Workers exposed to lead and mercury

Workers are believed to have been exposed to hazardous chemicals during processing at a now closed mine.

Between October and November last year, workers at Black Oak Minerals’ Manuka silver mine – south of Cobar in central NSW – carried out a manual acid-leaching process to extract gold from ore trucked in from Black Oak’s nearby Mount Boppy gold mine.

The process involved several workers manually mixing nitric acid with gold ore slurry in stainless steel buckets.

“During this process, workers may have absorbed mercury and lead into their blood via their skin through inhalation of vapours,” the NSW Mine Safety Investigation Unit stated.

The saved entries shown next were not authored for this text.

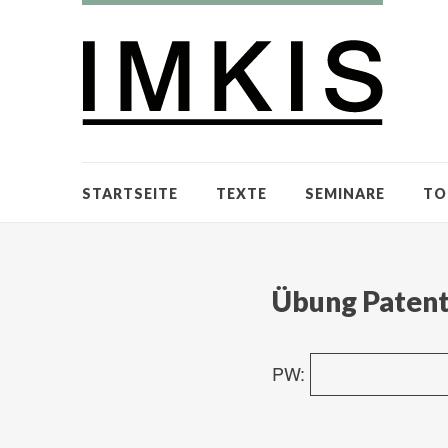
STARTSEITE
TEXTE
SEMINARE
TO
Übung Paten
PW:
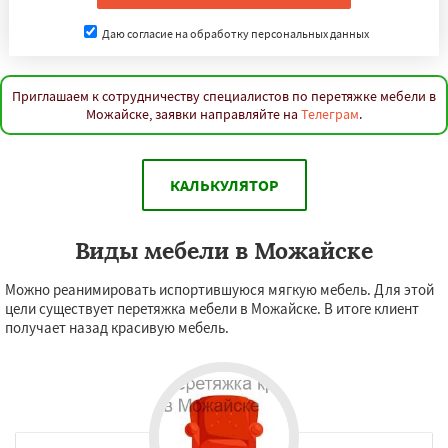
Даю согласие на обработку персональных данных
Приглашаем к сотрудничеству специалистов по перетяжке мебели в
Можайске, заявки направляйте на
Телеграм
.
КАЛЬКУЛЯТОР
Виды мебели в Можайске
Можно реанимировать испортившуюся мягкую мебель. Для этой
цели существует перетяжка мебели в Можайске. В итоге клиент
получает назад красивую мебель.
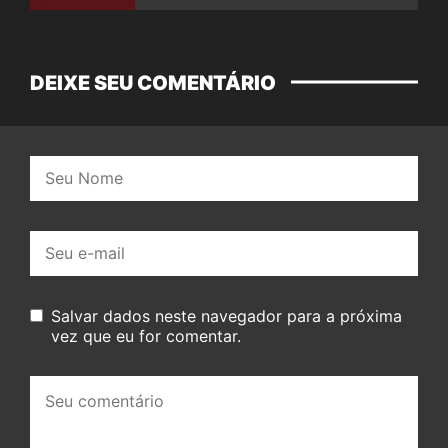
DEIXE SEU COMENTÁRIO
Nome:
E-
mail:
Salvar dados neste navegador para a próxima
vez que eu for comentar.
Seu
comentário:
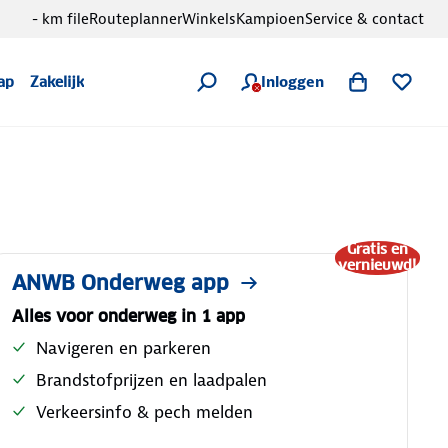
- km file
Routeplanner
Winkels
Kampioen
Service & contact
Inloggen
ap
Zakelijk
Gratis en
vernieuwd!
ANWB Onderweg app
Alles voor onderweg in 1 app
Navigeren en parkeren
Brandstofprijzen en laadpalen
Verkeersinfo & pech melden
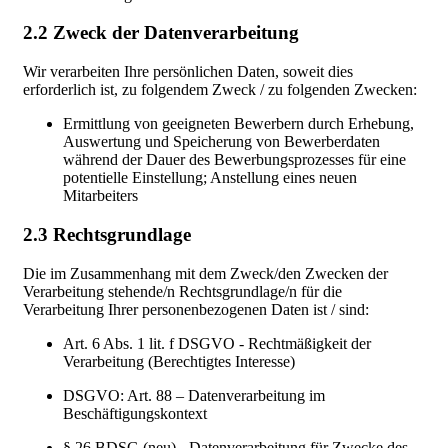
2.2 Zweck der Datenverarbeitung
Wir verarbeiten Ihre persönlichen Daten, soweit dies
erforderlich ist, zu folgendem Zweck / zu folgenden Zwecken:
Ermittlung von geeigneten Bewerbern durch Erhebung,
Auswertung und Speicherung von Bewerberdaten
während der Dauer des Bewerbungsprozesses für eine
potentielle Einstellung; Anstellung eines neuen
Mitarbeiters
2.3 Rechtsgrundlage
Die im Zusammenhang mit dem Zweck/den Zwecken der
Verarbeitung stehende/n Rechtsgrundlage/n für die
Verarbeitung Ihrer personenbezogenen Daten ist / sind:
Art. 6 Abs. 1 lit. f DSGVO - Rechtmäßigkeit der
Verarbeitung (Berechtigtes Interesse)
DSGVO: Art. 88 – Datenverarbeitung im
Beschäftigungskontext
§ 26 BDSG (neu) - Datenverarbeitung für Zwecke des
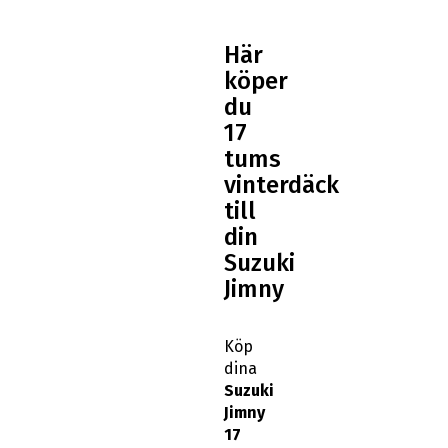
Här
köper
du
17
tums
vinterdäck
till
din
Suzuki
Jimny
Köp
dina
Suzuki
Jimny
17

“The process was initially conducted inside the gold room but was moved outside when excessive nitric acid fumes were given off.

“Workers involved in the acid-leaching process may have suffered from elevated lead and mercury levels in their blood.”

According to the NSW Department of Industry, mercury exposure can have toxic effects on the nervous, digestive, and immune systems, and on lungs, kidneys, skin, and eyes.

The Mine Safety Investigation Unit has begun a review into the circumstances around Black Oak’s acid-leaching process, with a report to be prepared for the Secretary of the NSW Department of Industry.

Black Oak Minerals was placed into administration in March this year, and all operations at the site have since ceased.